**** Available data

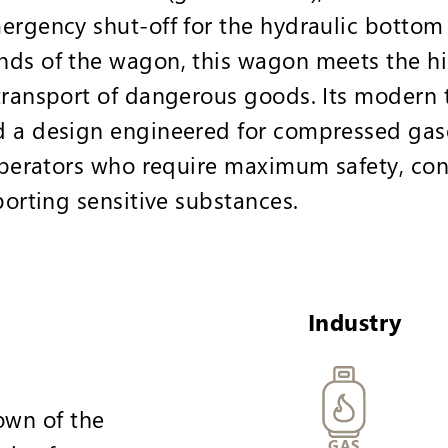
ergency shut-off for the hydraulic bottom
nds of the wagon, this wagon meets the hi
transport of dangerous goods. Its modern 
d a design engineered for compressed gas
 operators who require maximum safety, con
porting sensitive substances.
Industry
wn of the
GAS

********

Retype the whole listing, keeping every line identical and omitting all pictures.

[Solution to this task]
ergency shut-off for the hydraulic bottom
nds of the wagon, this wagon meets the hi
transport of dangerous goods. Its modern 
d a design engineered for compressed gas
 operators who require maximum safety, con
porting sensitive substances.
Industry
wn of the
GAS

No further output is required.